My primary interests in the Quantified Self concern two major topics:
- Imaging Systems as Biosensors. A great example of this is Eulerian Video Magnificationwhich can detect a subject’s pulse using imaging alone.
- Population-based Quantification. This is the general concept of gathering data across multiple people rather than just an individual, giving the opportunity to make broader observations that can apply to individuals as well as the group itself.
The first place I saw these two things combining was in simple crowd analysis systems, such as counting the number of people passing by a camera:
Subburaman, Venkatesh Bala, Adrien Descamps, and Cyril Carincotte. “Counting people in the crowd using a generic head detector.“ Advanced Video and Signal-Based Surveillance (AVSS), 2012 IEEE Ninth International Conference on. IEEE, 2012.
I feel that imaging systems have tremendous potential to get much more accurate mood and disposition information that other sensor systems. For example, in their “Sense of Space” project, Al-Husain et. al. link a physiological response to location:
Al-Husain, Luluah, Eiman Kanjo, and Alan Chamberlain. “Sense of space: mapping physiological emotion response in urban space.“ Proceedings of the 2013 ACM conference on Pervasive and ubiquitous computing adjunct publication. ACM, 2013.
For another example, in the Mappiness app people can manually log their emotional states to generate a map of the general feeling of places.
I posit that if you could look at the face of each person tracked in these systems, you could measure an extremely accurate mood for each person, passively.
Perhaps my research could be as “simple” as having a series of cameras across a number of locations, panning across populations and recording the emotions captured on people’s faces. This data could be similarly mapped as in “Sense of Space” or “Mappiness” but be much more accurate about the recorded emotional states.
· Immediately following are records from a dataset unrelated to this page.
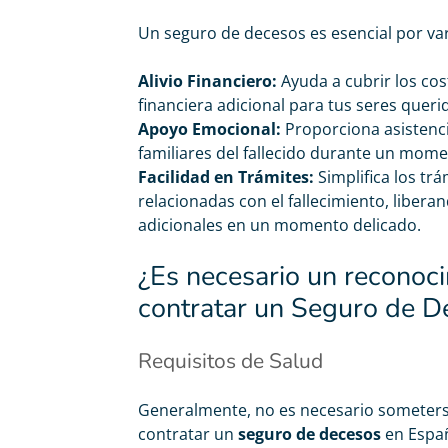
Un seguro de decesos es esencial por var
Alivio Financiero:
Ayuda a cubrir los cos
financiera adicional para tus seres queri
Apoyo Emocional:
Proporciona asistenci
familiares del fallecido durante un moment
Facilidad en Trámites:
Simplifica los tr
relacionadas con el fallecimiento, libera
adicionales en un momento delicado.
¿Es necesario un reconoc
contratar un Seguro de D
Requisitos de Salud
Generalmente, no es necesario someter
contratar un
seguro de decesos
en Españ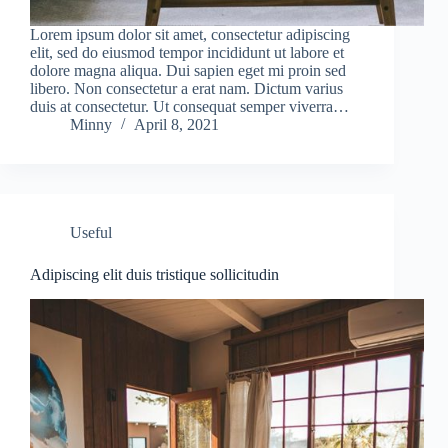
Lorem ipsum dolor sit amet, consectetur adipiscing
elit, sed do eiusmod tempor incididunt ut labore et
dolore magna aliqua. Dui sapien eget mi proin sed
libero. Non consectetur a erat nam. Dictum varius
duis at consectetur. Ut consequat semper viverra…
Minny
April 8, 2021
Useful
Adipiscing elit duis tristique sollicitudin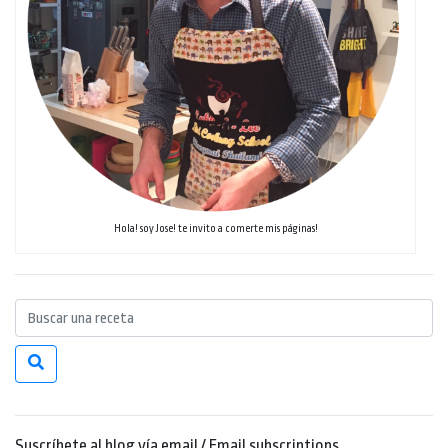
Hola! soy Jose! te invito a comerte mis páginas!
Suscríbete al blog vía email / Email subscriptions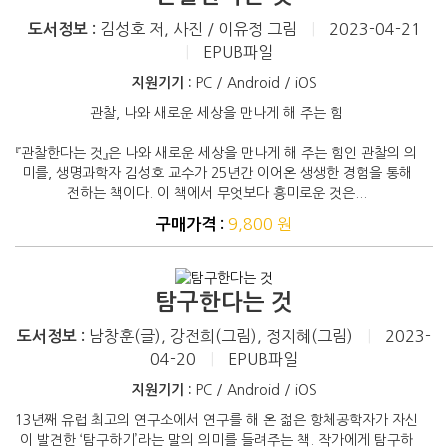
김성호 저, 사진 / 이유정 그림
|
2023-04-21
도서정보 :
|
EPUB파일
지원기기 :
PC / Android / iOS
관찰, 나와 새로운 세상을 만나게 해 주는 힘
『관찰한다는 것』은 나와 새로운 세상을 만나게 해 주는 힘인 관찰의 의
미를, 생명과학자 김성호 교수가 25년간 이어온 생생한 경험을 통해
전하는 책이다. 이 책에서 무엇보다 흥미로운 것은...
9,800 원
구매가격 :
탐구한다는 것
남창훈(글), 강전희(그림), 정지혜(그림)
|
2023-
도서정보 :
04-20
|
EPUB파일
지원기기 :
PC / Android / iOS
13년째 유럽 최고의 연구소에서 연구를 해 온 젊은 항체공학자가 자신
이 발견한 ‘탐구하기’라는 말의 의미를 들려주는 책. 작가에게 탐구하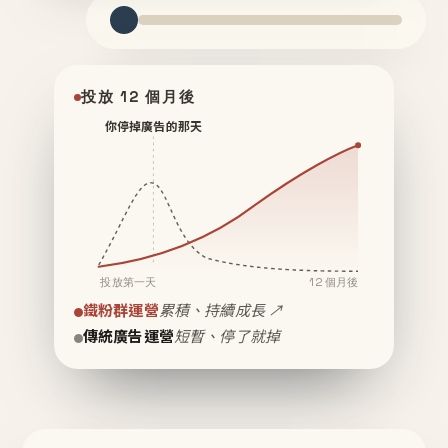
投放 12 個月後
你停掉廣告的那天
投放第一天
12 個月後
鐵粉群運營
累積、持續成長 ↗
傳統廣告運營
短暫、停了就掉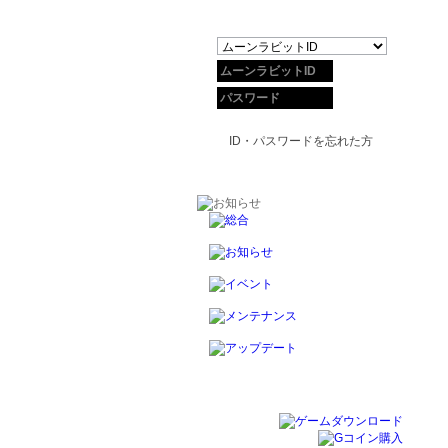
ID・パスワードを忘れた方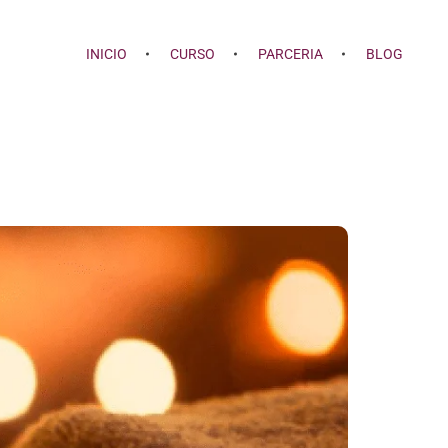
INICIO
CURSO
PARCERIA
BLOG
However I would like to also generate conclusions beyond a simple mapping of place to emotion. The potential for applying a system of this to affective computing is huge, however I could not find any significant prior art that applied gathered emotional states to improve user experiences. I was at least expecting a paper showing how simplifying a user experience when the user is stressed improved effectiveness or productivity. The only thing I could find was this article:
Nasoz, Fatma, Christine L. Lisetti, and Athanasios V. Vasilakos. “Affectively intelligent and adaptive car interfaces.” Information Sciences 180.20 (2010): 3817-3836.
In this study, Nasoz et. al. reflected detected emotional states back onto a driver of a virtual car to encourage better behavior. However, the paper focused mostly on the detection of emotional states (no easy task given the set of inputs they used) rather that how the possible actions the car could take affected the user’s mood or task effectiveness.
I would like to bridge this gap, and find a set of ways to reflect the data gathered by my proposed system onto a crowd to improve a situation. Some ideas:
- Simply providing an indication of the emotional state of a crowd to the crowd by asking the obvious question: “Why is everyone sad/happy/angry?”. Done right, this could empower the crowd to fix the problem.
- Variation: Allow the crowd to vote on the problem/cause, hopefully illuminate and empower the crowd collectively.
- Same as above, but single out a person in the crowd who happens to be an emotional outlier, e.g. “Why are you sad? Everyone around you seems to be happy.”
- Show the emotional gradient based on location, either in map form or just on direction, to help people physically move to happier locations. This could be a fun interface for helping people find a place that has a more positive vibe. Over the span of a city, this could be a more “intuitive” metric for addressing the Fear of Missing Out (FOMO) – giving you a direction of where you’re more likely to have a good time, you can move to maximize your own happiness.
- Same as above, but as a more “intuitive” version of Foursquare. Rather than deciding whether a place is interesting based on your friends, one could make a decision based on whether or not the general mood of people at a place is positive.
- An interesting side effect of this could be a negative-bias to places that are frequented by people with generally “cool” dispositions, e.g. places frequented by hipsters would be graded negatively.